Soderbergh is on record as saying he is good at neutralising sentimentality and melodrama, scenes and moments which are usually played bigger (think back to the quiet close to Ocean's 11, or the ending to Erin Brockovich). He does underplay the movie's more emotional sequences (such as Sadie's beauty pageant), but there is something missing from Rebecca Blunt's script which means Soderbergh's direction smoothes everything out so there is never any real sense of stakes or emotional payoff.

Watching Logan Lucky made me yearn for the Soderbergh of old. And since I do not have much more to say about his latest project, here's a review of one of his more underrated works, 2009's The Informant!


Based on a true story, The Informant! tells the story of Mark Whitacre (Matt Damon), an executive at the food processing and commodities trading corporation Archer Daniels Midland (ADM) who blew the whistle on his company's price-fixing strategy for lysine, a corn-based additive in the livestock industry.

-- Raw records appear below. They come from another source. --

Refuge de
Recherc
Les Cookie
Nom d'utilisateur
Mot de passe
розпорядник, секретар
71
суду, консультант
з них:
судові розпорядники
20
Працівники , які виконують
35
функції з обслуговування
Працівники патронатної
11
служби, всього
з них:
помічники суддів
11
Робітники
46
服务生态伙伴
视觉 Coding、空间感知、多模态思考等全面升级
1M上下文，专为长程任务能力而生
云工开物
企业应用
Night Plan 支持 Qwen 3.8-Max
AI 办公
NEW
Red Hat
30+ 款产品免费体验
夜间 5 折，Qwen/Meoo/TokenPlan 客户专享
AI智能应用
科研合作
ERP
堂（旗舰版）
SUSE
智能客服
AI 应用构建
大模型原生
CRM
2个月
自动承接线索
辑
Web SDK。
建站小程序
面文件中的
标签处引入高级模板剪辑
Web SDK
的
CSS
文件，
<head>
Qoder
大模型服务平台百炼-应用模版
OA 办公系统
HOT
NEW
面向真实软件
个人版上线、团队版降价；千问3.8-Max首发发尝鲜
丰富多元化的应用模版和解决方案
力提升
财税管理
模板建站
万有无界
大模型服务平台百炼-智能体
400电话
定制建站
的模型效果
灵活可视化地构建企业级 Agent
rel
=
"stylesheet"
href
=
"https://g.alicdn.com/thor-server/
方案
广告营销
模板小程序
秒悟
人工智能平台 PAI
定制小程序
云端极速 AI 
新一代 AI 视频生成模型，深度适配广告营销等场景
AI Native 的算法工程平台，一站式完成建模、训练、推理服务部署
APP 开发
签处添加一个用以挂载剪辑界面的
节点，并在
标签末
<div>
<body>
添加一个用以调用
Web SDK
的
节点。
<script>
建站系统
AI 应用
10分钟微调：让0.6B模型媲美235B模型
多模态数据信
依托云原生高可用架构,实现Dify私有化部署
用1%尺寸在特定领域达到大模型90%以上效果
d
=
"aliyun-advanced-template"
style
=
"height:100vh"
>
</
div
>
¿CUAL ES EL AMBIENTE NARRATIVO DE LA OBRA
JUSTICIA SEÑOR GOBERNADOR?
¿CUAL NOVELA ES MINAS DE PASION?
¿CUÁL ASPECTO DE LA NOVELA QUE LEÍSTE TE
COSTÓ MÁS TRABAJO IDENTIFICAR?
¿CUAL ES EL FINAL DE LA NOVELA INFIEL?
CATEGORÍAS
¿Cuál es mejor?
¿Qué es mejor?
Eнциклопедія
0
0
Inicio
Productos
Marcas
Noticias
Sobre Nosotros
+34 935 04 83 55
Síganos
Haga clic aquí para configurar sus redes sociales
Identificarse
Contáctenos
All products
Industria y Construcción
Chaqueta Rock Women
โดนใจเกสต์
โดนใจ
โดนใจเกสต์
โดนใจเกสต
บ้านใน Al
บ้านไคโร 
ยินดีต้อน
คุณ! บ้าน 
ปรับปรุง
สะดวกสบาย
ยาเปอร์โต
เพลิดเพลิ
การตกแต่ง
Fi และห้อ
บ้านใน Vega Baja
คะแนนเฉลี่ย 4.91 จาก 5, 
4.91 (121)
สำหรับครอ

Whitacre becomes an FBI informant, but quickly becomes a liability as his fantasies of being a secret agent interfere with his 'mission'.

Soderbergh loves to come up with a very specific take on what could be a conventional story. Sometimes it works (the New Hollywood-inspired Out of Sight); sometimes it does not (the Michael Curtiz homage The Good German). With The Informant!, Soderbergh was faced with a story filled with so many unbelievable details that would have been lost in a straight treatment.

The result is a brilliant juxtaposition of style to material: Because the movie is from Whitacre's POV, and the character is such a fantasist, Soderbergh styles the movie like a sixties spy movie. Marvin Hamlisch's (The Sting) score recalls the jazzy style of James Bond and the Pink Panther, while Soderbergh shoots the movie with an emphasis on faded colour palette and lighting strategies that recall the freewheeling, improvised style of seventies comedies.

And then there is the film's trump card: the narration.

Whitacre's narration is a marvel, revealing no new information except the depth of the character's dementia. It does not take long for you to realise that this device is not conveying information - it is merely reflecting Whitacre's detachment from reality, and focus on minutiae.

For the first two thirds of the movie, The Informant! is a breezy, offbeat comedy about a feckless rub stumbling through a low-stakes version of The Insider. Once the court case begins, the truth spills out: Whitacre has been embezzling money from the company; he hires a personal injury lawyer who turns up to court in a Hawaiian shirt; he ends up diagnosed with bipolar disorder; and he winds up going to prison for a far longer sentence than any of the men his work helped convict.

Damon is perfect in the lead - he inhabits Whitacre's bland, gormless persona completely. He gives Whitacre a sense of self-belief and an earnestness which only serves to highlight how truly bizarre Whitacre's actions are. You can believe that the unassuming Whitacre could get away with his 'secret mission'.

Bakula and Melanie Lynskey (as Whitacre's wife Ginger) added a baffled credibility to proceedings, while Soderbergh heightens the sense of irony by casting comedians (Joel McHale, Tony Hale, Paul F. Tompkins, Andy Daly and the Smothers Brothers) in supporting roles. 

While it got good reviews on release, The Informant! failed to catch fire at the box office. I remember seeing it at the theatre and not thinking much of it, but over time it just stuck with me. I have re-watched it a couple of times, and it just gets better every time.

If you're in the mood for a Soderbergh fix, take another look at The Informant!